TASK DIRECTIONS » Through the line with "In our Tarp Black2 colourway" and starting from the first line, return the records below word for word, with pictures left out.

====== DATA SUPPLIED

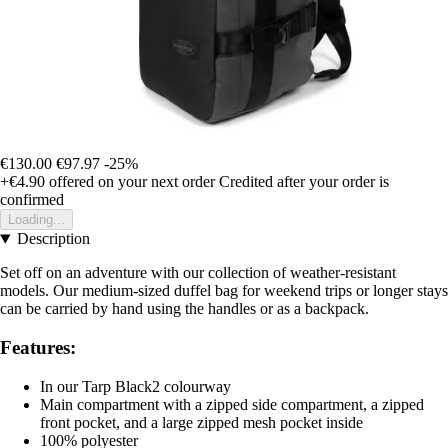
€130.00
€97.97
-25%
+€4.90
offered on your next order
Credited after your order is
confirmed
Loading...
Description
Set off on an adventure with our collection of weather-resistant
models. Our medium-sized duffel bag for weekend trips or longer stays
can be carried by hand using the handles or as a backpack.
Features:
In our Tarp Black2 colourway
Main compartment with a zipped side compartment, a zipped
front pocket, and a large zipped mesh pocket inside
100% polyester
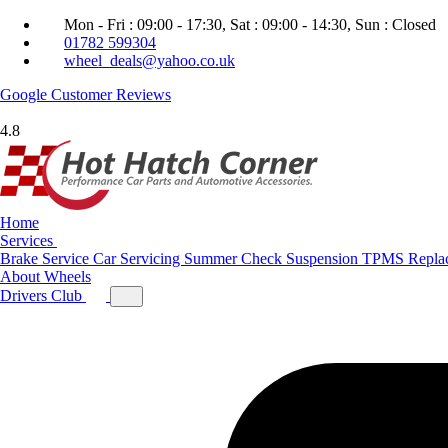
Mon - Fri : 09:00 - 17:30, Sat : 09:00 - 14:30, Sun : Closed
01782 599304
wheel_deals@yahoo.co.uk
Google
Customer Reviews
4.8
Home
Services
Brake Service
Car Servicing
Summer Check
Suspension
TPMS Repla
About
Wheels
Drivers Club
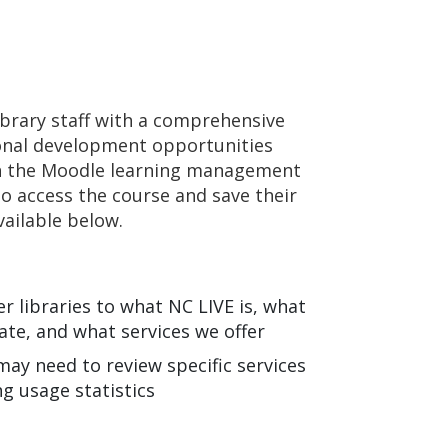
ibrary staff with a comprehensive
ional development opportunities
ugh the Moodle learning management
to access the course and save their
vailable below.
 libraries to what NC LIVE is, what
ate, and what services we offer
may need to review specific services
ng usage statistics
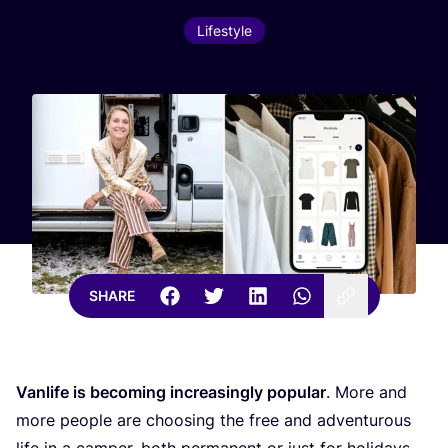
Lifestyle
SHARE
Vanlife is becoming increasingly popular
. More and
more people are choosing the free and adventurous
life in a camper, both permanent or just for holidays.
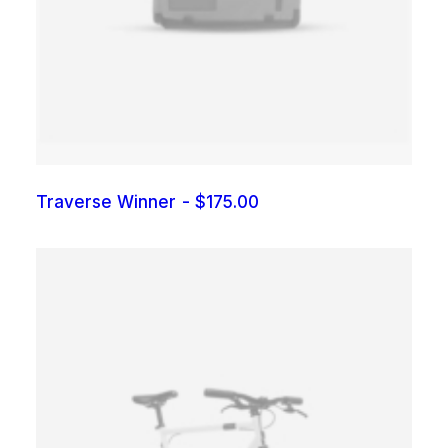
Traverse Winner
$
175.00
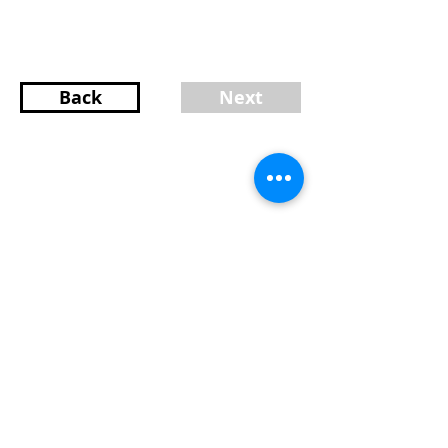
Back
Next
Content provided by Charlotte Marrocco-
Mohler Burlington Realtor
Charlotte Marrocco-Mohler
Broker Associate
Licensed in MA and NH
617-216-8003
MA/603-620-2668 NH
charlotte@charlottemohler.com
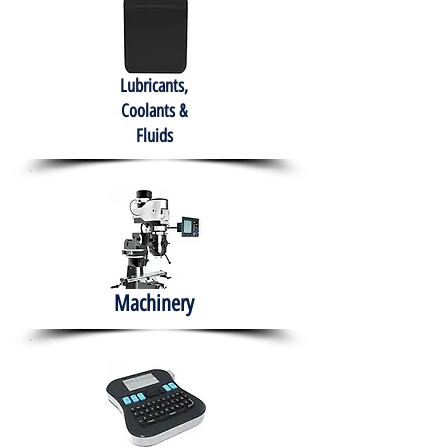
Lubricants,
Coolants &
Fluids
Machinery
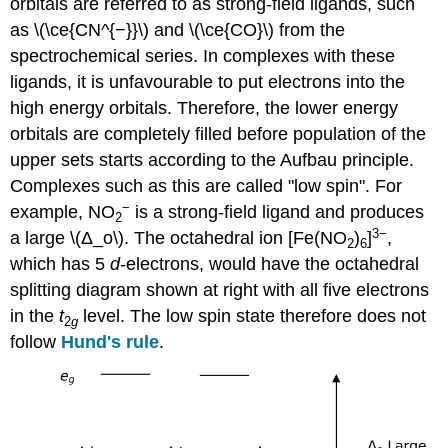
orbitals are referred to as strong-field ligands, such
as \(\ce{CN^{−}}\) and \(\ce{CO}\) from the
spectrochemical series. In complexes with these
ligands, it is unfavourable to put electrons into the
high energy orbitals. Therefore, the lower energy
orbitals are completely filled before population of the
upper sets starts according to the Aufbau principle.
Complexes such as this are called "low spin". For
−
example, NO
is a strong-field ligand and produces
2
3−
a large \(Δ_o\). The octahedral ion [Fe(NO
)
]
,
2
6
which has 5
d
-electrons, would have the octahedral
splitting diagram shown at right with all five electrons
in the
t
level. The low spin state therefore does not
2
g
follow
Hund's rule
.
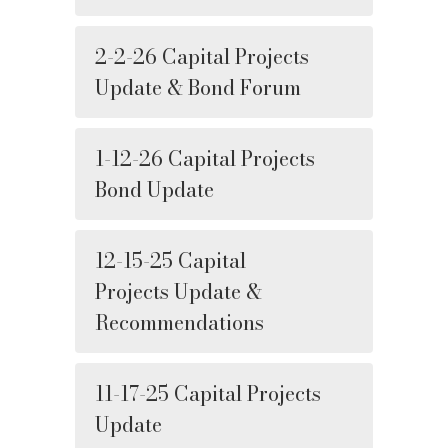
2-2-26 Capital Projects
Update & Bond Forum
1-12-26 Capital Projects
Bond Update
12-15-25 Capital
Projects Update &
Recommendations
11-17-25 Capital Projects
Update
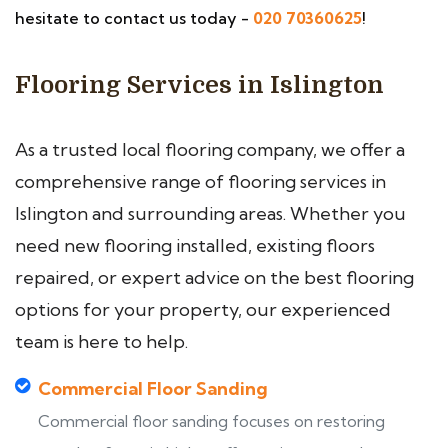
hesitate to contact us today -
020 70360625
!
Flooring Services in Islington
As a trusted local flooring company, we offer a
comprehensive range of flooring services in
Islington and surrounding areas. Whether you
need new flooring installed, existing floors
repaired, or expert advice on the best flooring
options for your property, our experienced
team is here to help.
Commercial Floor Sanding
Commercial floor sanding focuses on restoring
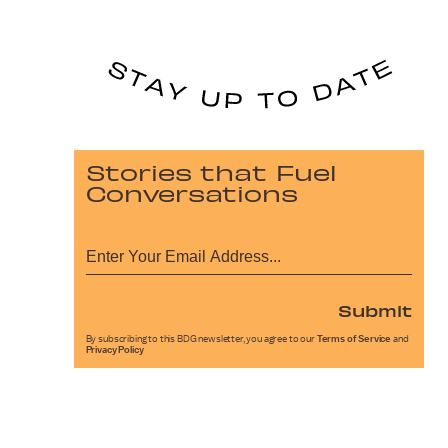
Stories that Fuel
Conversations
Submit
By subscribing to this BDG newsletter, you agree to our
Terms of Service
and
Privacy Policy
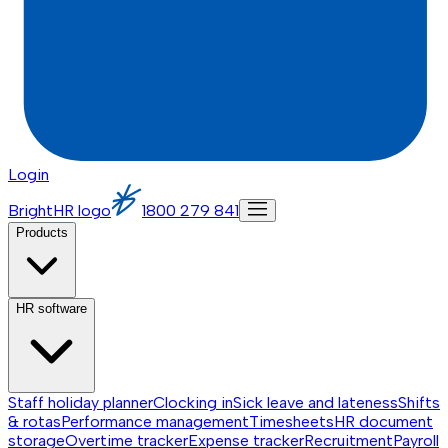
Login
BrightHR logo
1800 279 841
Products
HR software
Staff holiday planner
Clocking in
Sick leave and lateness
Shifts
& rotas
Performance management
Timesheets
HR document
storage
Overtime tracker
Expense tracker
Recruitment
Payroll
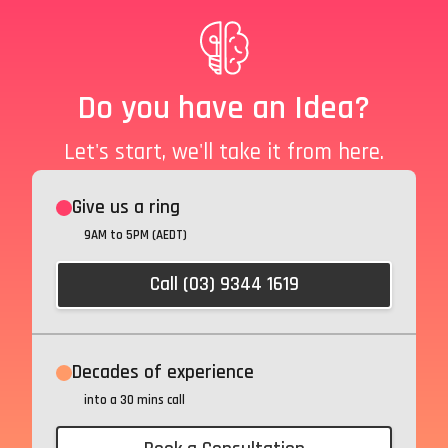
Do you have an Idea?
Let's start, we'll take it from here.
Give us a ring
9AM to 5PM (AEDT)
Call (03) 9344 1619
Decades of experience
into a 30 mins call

============

EXERCISE OUTPUT »
€130.00
€97.97
-25%
+€4.90
offered on your next order
Credited after your order is
confirmed
Loading...
Description
Set off on an adventure with our collection of weather-resistant
models. Our medium-sized duffel bag for weekend trips or longer stays
can be carried by hand using the handles or as a backpack.
Features:
In our Tarp Black2 colourway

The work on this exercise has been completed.